→ Exercise
Only the text of the records below belongs in the answer, copied exactly, with pictures omitted.

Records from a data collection

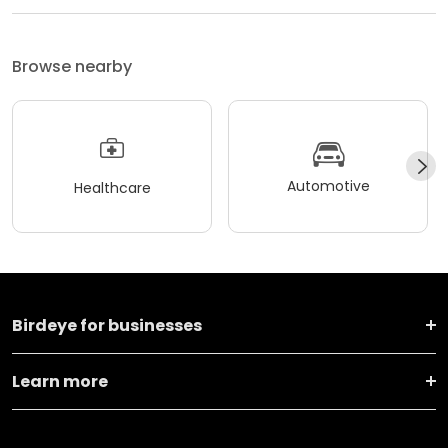
Browse nearby
Automotive
Healthcare
Birdeye for businesses
Learn more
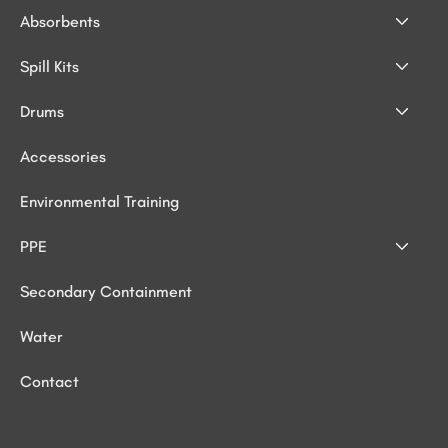
Absorbents
Spill Kits
Drums
Accessories
Environmental Training
PPE
Secondary Containment
Water
Contact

→ Expected output
Browse nearby
Automotive
Healthcare
Birdeye for businesses
Learn more
Absorbents
Spill Kits
Drums
Accessories
Environmental Training
PPE
Secondary Containment
Water
Contact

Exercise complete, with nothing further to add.